Return all the entries word for word.

____ SUPPLIED RECORDS

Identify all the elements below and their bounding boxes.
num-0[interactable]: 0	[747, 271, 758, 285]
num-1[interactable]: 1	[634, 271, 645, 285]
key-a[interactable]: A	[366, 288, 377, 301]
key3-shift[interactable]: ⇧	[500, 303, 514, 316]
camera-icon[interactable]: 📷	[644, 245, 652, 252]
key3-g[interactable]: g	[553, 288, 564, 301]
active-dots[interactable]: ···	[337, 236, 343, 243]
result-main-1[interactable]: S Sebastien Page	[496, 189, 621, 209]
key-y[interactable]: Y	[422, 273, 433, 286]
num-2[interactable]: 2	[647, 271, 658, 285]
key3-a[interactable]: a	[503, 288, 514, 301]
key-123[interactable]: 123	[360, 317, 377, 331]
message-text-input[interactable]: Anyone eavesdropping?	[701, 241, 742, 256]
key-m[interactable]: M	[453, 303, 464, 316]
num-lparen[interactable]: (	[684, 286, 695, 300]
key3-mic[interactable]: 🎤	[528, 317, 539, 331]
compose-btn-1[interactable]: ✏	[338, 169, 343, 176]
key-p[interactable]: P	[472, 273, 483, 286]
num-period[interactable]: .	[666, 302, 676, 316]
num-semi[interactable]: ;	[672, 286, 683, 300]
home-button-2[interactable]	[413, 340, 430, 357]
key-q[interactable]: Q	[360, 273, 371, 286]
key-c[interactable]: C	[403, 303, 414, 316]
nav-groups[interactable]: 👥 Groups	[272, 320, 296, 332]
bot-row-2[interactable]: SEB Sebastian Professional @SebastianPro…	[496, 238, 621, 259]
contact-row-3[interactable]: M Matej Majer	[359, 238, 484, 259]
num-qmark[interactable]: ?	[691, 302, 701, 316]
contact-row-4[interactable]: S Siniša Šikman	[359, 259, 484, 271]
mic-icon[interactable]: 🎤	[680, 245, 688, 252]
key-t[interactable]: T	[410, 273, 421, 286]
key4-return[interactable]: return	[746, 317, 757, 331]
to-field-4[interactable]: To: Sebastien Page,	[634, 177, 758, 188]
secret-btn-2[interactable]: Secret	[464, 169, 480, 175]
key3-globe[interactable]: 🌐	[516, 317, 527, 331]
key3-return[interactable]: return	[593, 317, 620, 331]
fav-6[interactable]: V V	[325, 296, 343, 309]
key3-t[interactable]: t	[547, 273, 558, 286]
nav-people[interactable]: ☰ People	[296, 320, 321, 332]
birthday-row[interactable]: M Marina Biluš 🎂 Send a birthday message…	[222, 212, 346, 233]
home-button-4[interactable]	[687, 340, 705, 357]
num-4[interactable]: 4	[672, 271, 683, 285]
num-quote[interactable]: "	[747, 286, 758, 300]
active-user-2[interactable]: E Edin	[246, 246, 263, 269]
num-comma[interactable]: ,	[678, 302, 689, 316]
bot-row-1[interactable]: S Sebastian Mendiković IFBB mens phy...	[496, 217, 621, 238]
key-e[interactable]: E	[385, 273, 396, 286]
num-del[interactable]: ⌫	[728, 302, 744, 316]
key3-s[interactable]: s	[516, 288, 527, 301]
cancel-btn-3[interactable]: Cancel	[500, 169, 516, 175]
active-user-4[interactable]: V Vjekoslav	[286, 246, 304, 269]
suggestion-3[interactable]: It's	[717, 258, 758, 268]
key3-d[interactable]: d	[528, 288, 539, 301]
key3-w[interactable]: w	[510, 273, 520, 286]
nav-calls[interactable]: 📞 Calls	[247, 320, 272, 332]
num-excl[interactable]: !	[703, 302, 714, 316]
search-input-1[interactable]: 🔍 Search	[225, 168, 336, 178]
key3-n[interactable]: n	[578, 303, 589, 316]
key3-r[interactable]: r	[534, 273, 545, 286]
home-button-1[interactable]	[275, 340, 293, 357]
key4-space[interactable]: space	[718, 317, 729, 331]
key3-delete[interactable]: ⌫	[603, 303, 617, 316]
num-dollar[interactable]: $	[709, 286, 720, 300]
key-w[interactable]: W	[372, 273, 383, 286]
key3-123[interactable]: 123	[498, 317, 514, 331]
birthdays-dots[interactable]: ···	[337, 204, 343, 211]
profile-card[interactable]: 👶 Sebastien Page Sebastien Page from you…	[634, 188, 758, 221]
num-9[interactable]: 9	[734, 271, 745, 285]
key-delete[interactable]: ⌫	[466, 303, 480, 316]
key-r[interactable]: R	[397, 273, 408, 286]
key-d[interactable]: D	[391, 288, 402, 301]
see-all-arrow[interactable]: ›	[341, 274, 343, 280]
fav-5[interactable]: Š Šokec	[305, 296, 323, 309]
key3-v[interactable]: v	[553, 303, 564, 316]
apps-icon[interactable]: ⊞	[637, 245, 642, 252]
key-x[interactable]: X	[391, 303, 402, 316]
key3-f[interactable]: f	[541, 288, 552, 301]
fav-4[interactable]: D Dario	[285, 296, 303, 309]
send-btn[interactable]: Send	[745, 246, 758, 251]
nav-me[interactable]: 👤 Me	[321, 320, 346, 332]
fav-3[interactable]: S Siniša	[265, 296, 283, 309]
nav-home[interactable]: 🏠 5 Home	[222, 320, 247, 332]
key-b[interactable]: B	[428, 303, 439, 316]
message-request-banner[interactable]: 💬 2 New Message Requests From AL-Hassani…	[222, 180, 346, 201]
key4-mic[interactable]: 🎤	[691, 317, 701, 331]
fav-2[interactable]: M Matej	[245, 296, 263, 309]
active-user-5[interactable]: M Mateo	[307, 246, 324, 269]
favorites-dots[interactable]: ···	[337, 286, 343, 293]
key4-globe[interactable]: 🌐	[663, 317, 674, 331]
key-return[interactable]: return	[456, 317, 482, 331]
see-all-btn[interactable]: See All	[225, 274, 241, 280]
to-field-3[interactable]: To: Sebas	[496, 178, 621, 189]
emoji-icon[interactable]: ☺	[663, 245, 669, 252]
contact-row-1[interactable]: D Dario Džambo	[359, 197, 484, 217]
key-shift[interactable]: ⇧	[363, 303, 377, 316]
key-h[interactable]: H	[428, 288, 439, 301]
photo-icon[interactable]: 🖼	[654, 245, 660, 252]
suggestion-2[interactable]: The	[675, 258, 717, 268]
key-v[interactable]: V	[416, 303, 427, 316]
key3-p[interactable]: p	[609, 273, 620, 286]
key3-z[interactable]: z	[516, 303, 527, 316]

________

• EXPECTED OUTPUT
Identify all the elements below and their bounding boxes.
num-0[interactable]: 0	[747, 271, 758, 285]
num-1[interactable]: 1	[634, 271, 645, 285]
key-a[interactable]: A	[366, 288, 377, 301]
key3-shift[interactable]: ⇧	[500, 303, 514, 316]
camera-icon[interactable]: 📷	[644, 245, 652, 252]
key3-g[interactable]: g	[553, 288, 564, 301]
active-dots[interactable]: ···	[337, 236, 343, 243]
result-main-1[interactable]: S Sebastien Page	[496, 189, 621, 209]
key-y[interactable]: Y	[422, 273, 433, 286]
num-2[interactable]: 2	[647, 271, 658, 285]
key3-a[interactable]: a	[503, 288, 514, 301]
key-123[interactable]: 123	[360, 317, 377, 331]
message-text-input[interactable]: Anyone eavesdropping?	[701, 241, 742, 256]
key-m[interactable]: M	[453, 303, 464, 316]
num-lparen[interactable]: (	[684, 286, 695, 300]
key3-mic[interactable]: 🎤	[528, 317, 539, 331]
compose-btn-1[interactable]: ✏	[338, 169, 343, 176]
key-p[interactable]: P	[472, 273, 483, 286]
num-period[interactable]: .	[666, 302, 676, 316]
num-semi[interactable]: ;	[672, 286, 683, 300]
home-button-2[interactable]	[413, 340, 430, 357]
key-q[interactable]: Q	[360, 273, 371, 286]
key-c[interactable]: C	[403, 303, 414, 316]
nav-groups[interactable]: 👥 Groups	[272, 320, 296, 332]
bot-row-2[interactable]: SEB Sebastian Professional @SebastianPro…	[496, 238, 621, 259]
contact-row-3[interactable]: M Matej Majer	[359, 238, 484, 259]
num-qmark[interactable]: ?	[691, 302, 701, 316]
contact-row-4[interactable]: S Siniša Šikman	[359, 259, 484, 271]
mic-icon[interactable]: 🎤	[680, 245, 688, 252]
key-t[interactable]: T	[410, 273, 421, 286]
key4-return[interactable]: return	[746, 317, 757, 331]
to-field-4[interactable]: To: Sebastien Page,	[634, 177, 758, 188]
secret-btn-2[interactable]: Secret	[464, 169, 480, 175]
key3-globe[interactable]: 🌐	[516, 317, 527, 331]
key3-return[interactable]: return	[593, 317, 620, 331]
fav-6[interactable]: V V	[325, 296, 343, 309]
key3-t[interactable]: t	[547, 273, 558, 286]
nav-people[interactable]: ☰ People	[296, 320, 321, 332]
birthday-row[interactable]: M Marina Biluš 🎂 Send a birthday message…	[222, 212, 346, 233]
home-button-4[interactable]	[687, 340, 705, 357]
num-4[interactable]: 4	[672, 271, 683, 285]
num-quote[interactable]: "	[747, 286, 758, 300]
active-user-2[interactable]: E Edin	[246, 246, 263, 269]
num-comma[interactable]: ,	[678, 302, 689, 316]
bot-row-1[interactable]: S Sebastian Mendiković IFBB mens phy...	[496, 217, 621, 238]
key-e[interactable]: E	[385, 273, 396, 286]
num-del[interactable]: ⌫	[728, 302, 744, 316]
key3-s[interactable]: s	[516, 288, 527, 301]
cancel-btn-3[interactable]: Cancel	[500, 169, 516, 175]
active-user-4[interactable]: V Vjekoslav	[286, 246, 304, 269]
suggestion-3[interactable]: It's	[717, 258, 758, 268]
key3-d[interactable]: d	[528, 288, 539, 301]
key3-w[interactable]: w	[510, 273, 520, 286]
nav-calls[interactable]: 📞 Calls	[247, 320, 272, 332]
num-excl[interactable]: !	[703, 302, 714, 316]
search-input-1[interactable]: 🔍 Search	[225, 168, 336, 178]
key3-n[interactable]: n	[578, 303, 589, 316]
key3-r[interactable]: r	[534, 273, 545, 286]
home-button-1[interactable]	[275, 340, 293, 357]
key4-space[interactable]: space	[718, 317, 729, 331]
key3-delete[interactable]: ⌫	[603, 303, 617, 316]
num-dollar[interactable]: $	[709, 286, 720, 300]
key-w[interactable]: W	[372, 273, 383, 286]
key3-123[interactable]: 123	[498, 317, 514, 331]
birthdays-dots[interactable]: ···	[337, 204, 343, 211]
profile-card[interactable]: 👶 Sebastien Page Sebastien Page from you…	[634, 188, 758, 221]
num-9[interactable]: 9	[734, 271, 745, 285]
key-delete[interactable]: ⌫	[466, 303, 480, 316]
key-r[interactable]: R	[397, 273, 408, 286]
key-d[interactable]: D	[391, 288, 402, 301]
see-all-arrow[interactable]: ›	[341, 274, 343, 280]
fav-5[interactable]: Š Šokec	[305, 296, 323, 309]
key3-v[interactable]: v	[553, 303, 564, 316]
apps-icon[interactable]: ⊞	[637, 245, 642, 252]
key-x[interactable]: X	[391, 303, 402, 316]
key3-f[interactable]: f	[541, 288, 552, 301]
fav-4[interactable]: D Dario	[285, 296, 303, 309]
send-btn[interactable]: Send	[745, 246, 758, 251]
nav-me[interactable]: 👤 Me	[321, 320, 346, 332]
fav-3[interactable]: S Siniša	[265, 296, 283, 309]
nav-home[interactable]: 🏠 5 Home	[222, 320, 247, 332]
key-b[interactable]: B	[428, 303, 439, 316]
message-request-banner[interactable]: 💬 2 New Message Requests From AL-Hassani…	[222, 180, 346, 201]
key4-mic[interactable]: 🎤	[691, 317, 701, 331]
fav-2[interactable]: M Matej	[245, 296, 263, 309]
active-user-5[interactable]: M Mateo	[307, 246, 324, 269]
favorites-dots[interactable]: ···	[337, 286, 343, 293]
key4-globe[interactable]: 🌐	[663, 317, 674, 331]
key-return[interactable]: return	[456, 317, 482, 331]
see-all-btn[interactable]: See All	[225, 274, 241, 280]
to-field-3[interactable]: To: Sebas	[496, 178, 621, 189]
emoji-icon[interactable]: ☺	[663, 245, 669, 252]
contact-row-1[interactable]: D Dario Džambo	[359, 197, 484, 217]
key-shift[interactable]: ⇧	[363, 303, 377, 316]
key-h[interactable]: H	[428, 288, 439, 301]
photo-icon[interactable]: 🖼	[654, 245, 660, 252]
suggestion-2[interactable]: The	[675, 258, 717, 268]
key-v[interactable]: V	[416, 303, 427, 316]
key3-p[interactable]: p	[609, 273, 620, 286]
key3-z[interactable]: z	[516, 303, 527, 316]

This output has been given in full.